Fig. 5.. T_H1 and T_FH cytokines modulate expression of T-bet and migration receptors.

(A) Conventional flow cytometry performed on LN GCBC and CD19^hi MBC depicting the expression of Bcl6, T-bet, and CXCR5 expression of an HIV-infected individual. Red pattern and numbers identify Bcl6 frequencies within each quadrant. (B) Conventional flow cytometry performed on tonsillar B cells isolated from HIV-negative donors depicting Bcl6 and T-bet expression before and after 48 hours of stimulation of IgD⁺ cells with anti-human BCR and CD40L with or without IFN-γ or IL-21. (C) Histograms and comparison (n = 10) of T-bet and CXCR5 protein expression under conditions in (B). (D) Comparison (n = 6) of gene expression for TBX21, S1PR2, and BACH2 under conditions in (B). *P < 0.05, **P < 0.01 by Wilcoxon matched-pairs signed ranked test.

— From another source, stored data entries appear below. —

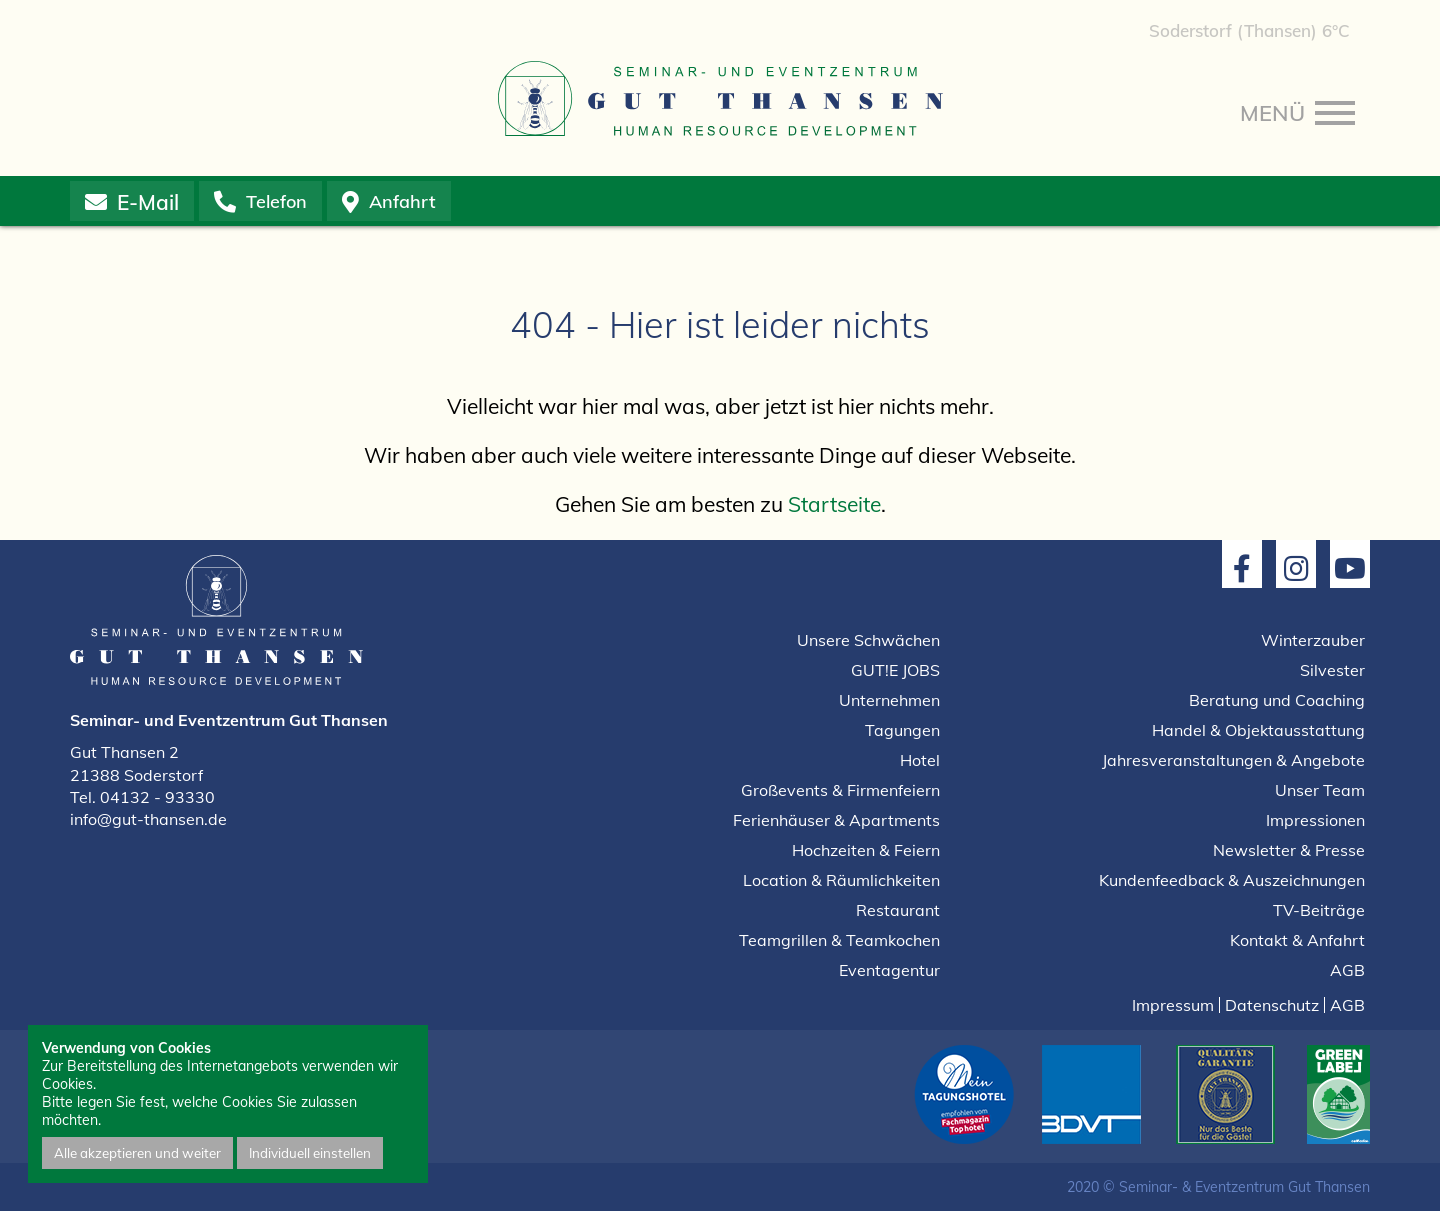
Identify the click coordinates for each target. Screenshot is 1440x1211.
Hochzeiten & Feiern (866, 850)
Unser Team (1320, 790)
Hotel (920, 760)
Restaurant (898, 910)
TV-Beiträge (1319, 910)
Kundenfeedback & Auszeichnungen (1232, 880)
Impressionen (1315, 820)
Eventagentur (889, 970)
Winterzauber (1313, 640)
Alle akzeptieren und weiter (137, 1153)
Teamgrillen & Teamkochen (839, 940)
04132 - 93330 (157, 797)
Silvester (1332, 670)
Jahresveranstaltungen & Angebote (1233, 760)
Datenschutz (1272, 1005)
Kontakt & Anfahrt (1297, 940)
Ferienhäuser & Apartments (836, 820)
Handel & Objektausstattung (1258, 730)
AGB (1347, 970)
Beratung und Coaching (1277, 700)
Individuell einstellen (310, 1153)
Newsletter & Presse (1289, 850)
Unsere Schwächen (868, 640)
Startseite (834, 504)
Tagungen (902, 730)
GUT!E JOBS (895, 670)
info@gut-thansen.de (148, 819)
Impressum (1173, 1005)
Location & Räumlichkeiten (841, 880)
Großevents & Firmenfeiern (840, 790)
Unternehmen (889, 700)
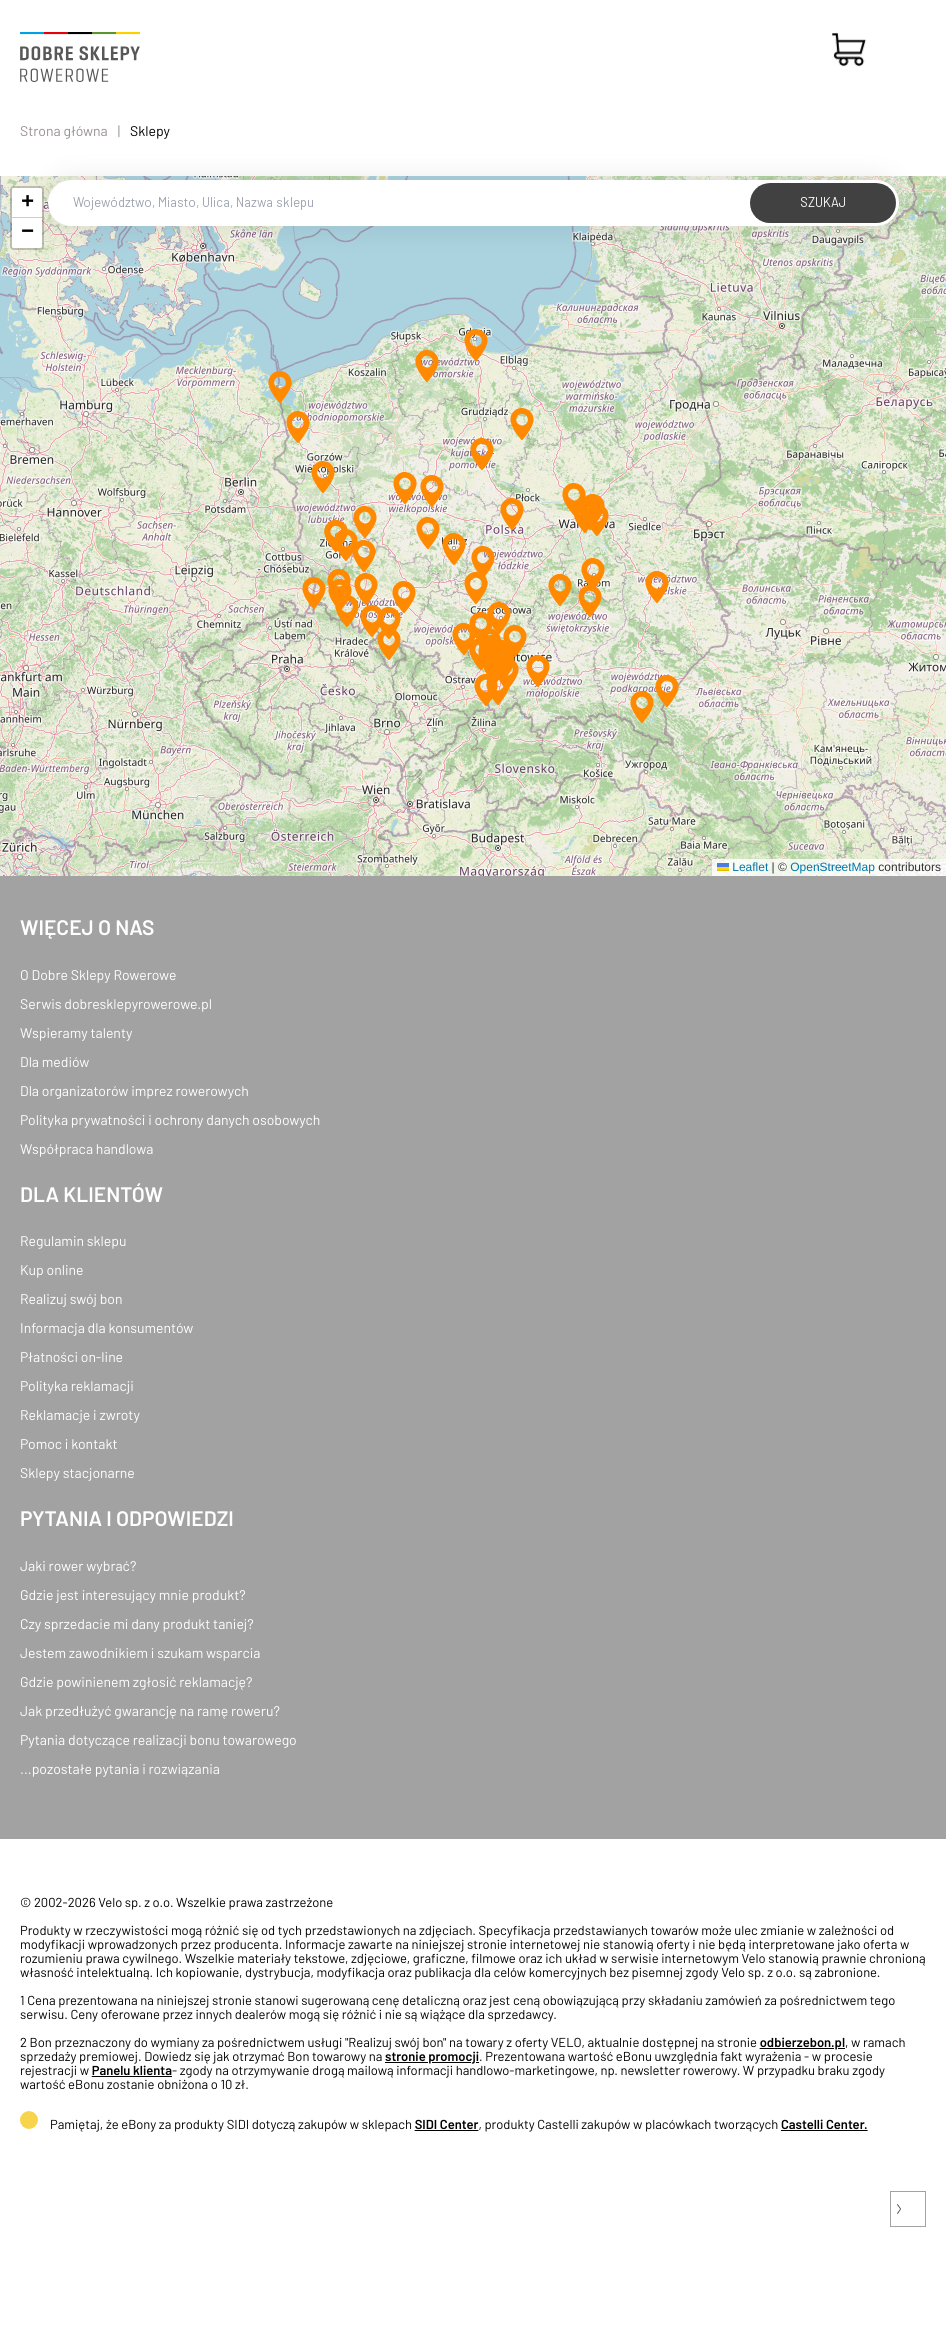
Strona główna (64, 130)
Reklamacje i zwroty (80, 1414)
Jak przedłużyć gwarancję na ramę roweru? (150, 1710)
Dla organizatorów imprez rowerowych (134, 1090)
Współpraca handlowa (86, 1148)
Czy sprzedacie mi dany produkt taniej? (137, 1623)
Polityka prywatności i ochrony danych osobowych (170, 1119)
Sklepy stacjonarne (77, 1472)
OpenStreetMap (832, 867)
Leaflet (742, 867)
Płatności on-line (71, 1356)
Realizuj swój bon (71, 1298)
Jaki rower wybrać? (78, 1565)
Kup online (51, 1269)
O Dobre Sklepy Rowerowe (98, 974)
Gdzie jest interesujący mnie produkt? (133, 1594)
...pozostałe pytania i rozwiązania (120, 1768)
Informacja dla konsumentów (106, 1327)
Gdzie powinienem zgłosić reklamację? (136, 1681)
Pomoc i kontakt (69, 1443)
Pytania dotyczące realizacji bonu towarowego (158, 1739)
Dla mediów (54, 1061)
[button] (476, 345)
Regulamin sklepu (73, 1240)
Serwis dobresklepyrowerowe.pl (116, 1003)
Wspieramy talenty (76, 1032)
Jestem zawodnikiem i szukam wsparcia (140, 1652)
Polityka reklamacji (77, 1385)
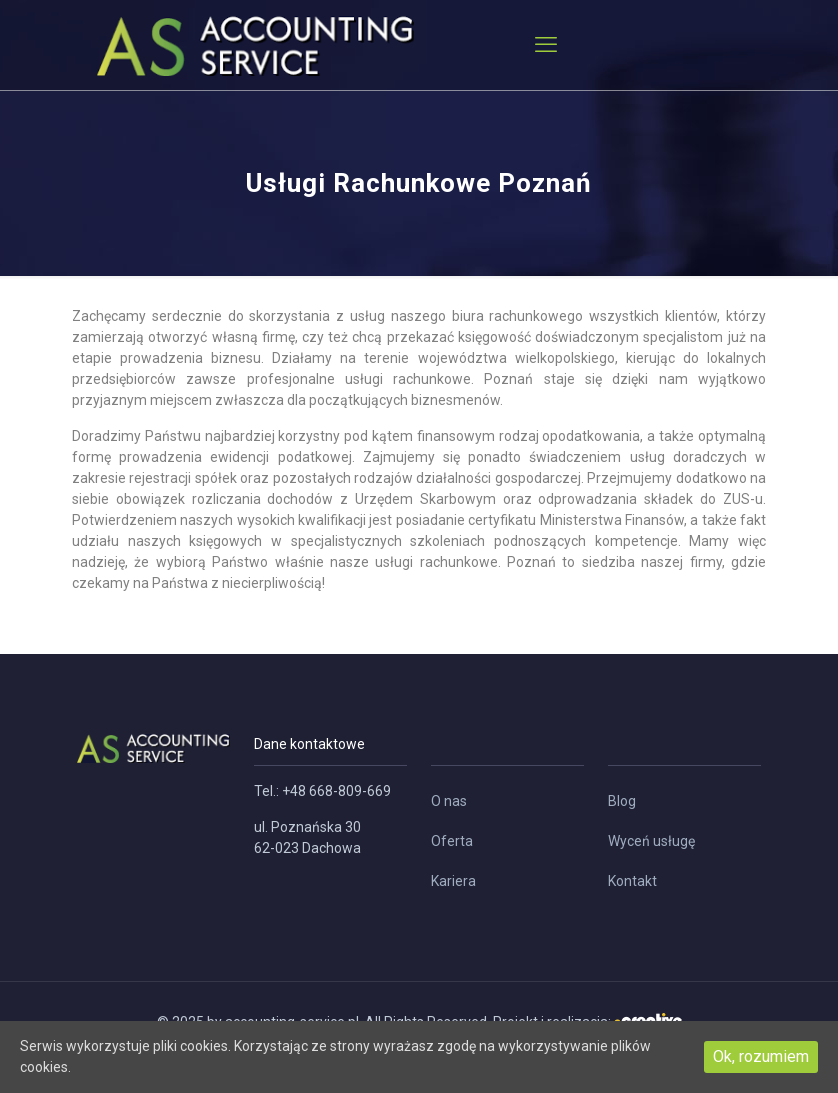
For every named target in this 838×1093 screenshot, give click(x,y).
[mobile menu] (546, 45)
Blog (622, 801)
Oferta (452, 841)
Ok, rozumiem (761, 1056)
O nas (449, 801)
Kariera (453, 881)
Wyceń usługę (651, 841)
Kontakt (632, 881)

Fig. 6.. BCR of CD19^hi MBC related to GCBC but with decreased mutation frequency and neutralization capacity.

(A) Determination of IGHV mutation frequencies (mut freq) among B cell populations sorted from LN of three HIV-infected individuals (described in Table 1). Data are presented as box-and-whiskers plots showing the two inner quartiles (boxes) with median (black lines), 1.5 times the inner quartile range (whiskers) and outliers (black circles). (B) HIV pseudotype neutralization by clonally related or epitope target-related mAbs reconstituted from HIV-specific MBC and GCBC of four HIV-infected individuals (related clones/targets are color-coded by individual per table S1). Each value is % neutralization of one clone or median neutralization of 2 to 11 related clones from each source. **P < 0.01 by Wilcoxon matched-pairs signed rank test. (C) Breadth of serologic HIV pseudotype neutralization activity correlated with frequency of CD19^hi LN MBC from HIV-infected individuals (n = 9, each individual is color-coded per Table 1). (D) Heatmaps indicating the numbers of shared clonal families (top triangle) and sequences (bottom triangle) from three HIV-infected individuals (identified in Table 1). Along the diagonal are total numbers of clones (top) or unique sequences (bottom). Percentages shown in parentheses were calculated by dividing the number of shared clones or unique sequences by the total in the smaller of the two samples. (E) Scatter-plots show the median IGHV mutation frequency of the two indicated populations for each shared clone from HIV-infected participant HIV1 (Table 1). Green equivalence and blue linear regression lines are depicted. The density (den) histograms show the mutation frequency of all sequences (bars) or sequences within shared clones between the two populations (dashed lines). P values by Wilcoxon signed rank test followed by Bonferroni correction. (F) Example of a multipopulation lineage tree with predicted internal node types. (G) Summary of predicted switches within lineage trees. Blue lines indicate more observed than expected switches; red lines indicate fewer observed than expected switches.